His wife, Maureen (Rachel McAdams), who had the same upbringing, attends every match. Although, she is getting tired of the constant abuse Billy puts his body through. Through the success, Billy and Maureen have built a great life full of wealth. They have a great mansion, fancy cars and an entourage. Because Billy is at the top of the world, there is only one direction to go. He soon has to deal with an immediate tragedy. This begins of downward spiral where he realizes he has blown every dime he’s ever made, adding to his severe alcoholism and drug habits. His life is crushed further as the State takes his daughter to Child Protective Services.

In many ways, Southpaw is reminiscent of Denzel Washington’s addiction story, Flight. Viewers may think they’re coming to see a boxing movie, but will get a drama about redemption and keeping a family together. That said, there is still a decent amount of boxing and an awesome training montage, which is mandatory in every boxing movie.
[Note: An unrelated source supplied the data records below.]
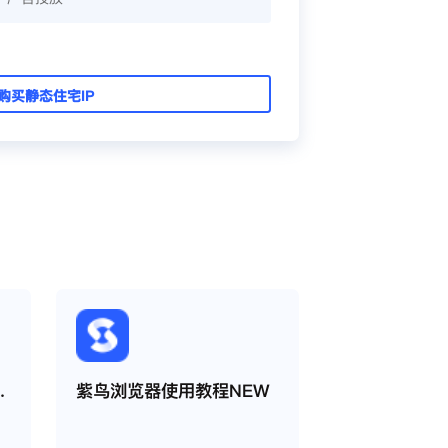
购买静态住宅IP
使用缓存代理
紫鸟浏览器使用教程NEW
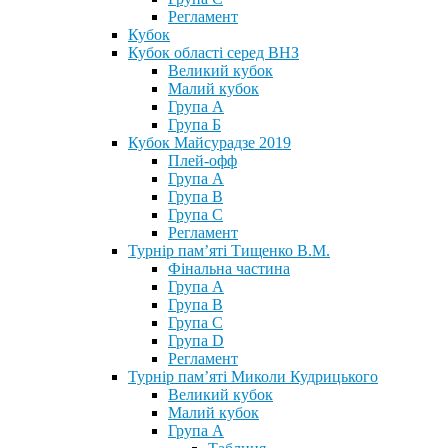
Регламент
Кубок
Кубок області серед ВНЗ
Великий кубок
Малий кубок
Група А
Група Б
Кубок Майсурадзе 2019
Плей-офф
Група А
Група В
Група С
Регламент
Турнір пам’яті Тищенко В.М.
Фінальна частина
Група А
Група В
Група С
Група D
Регламент
Турнір пам’яті Миколи Кудрицького
Великий кубок
Малий кубок
Група А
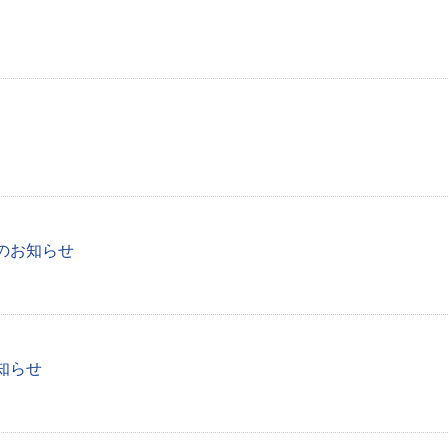
のお知らせ
知らせ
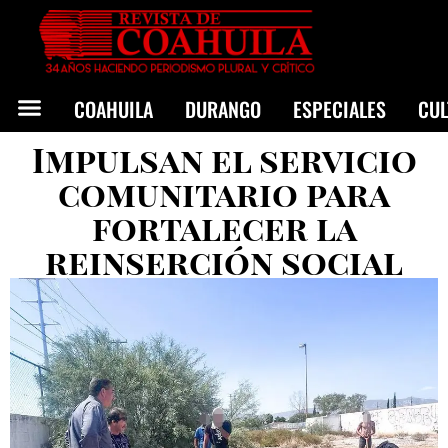
COAHUILA
DURANGO
ESPECIALES
CU
Impulsan el servicio
comunitario para
fortalecer la
reinserción social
For the first third, I felt that Gyllenhaal’s talents were being wasted as a thuggish boxer who does little more than mumble. However, his talents start showing as soon as he is acting opposite his new boxing trainer, Tick Wills (Forest Whitaker). As Whitaker always does, he adds a level of genuine sentimentality to the picture and starts Hope’s journey through a process of humility and redemption.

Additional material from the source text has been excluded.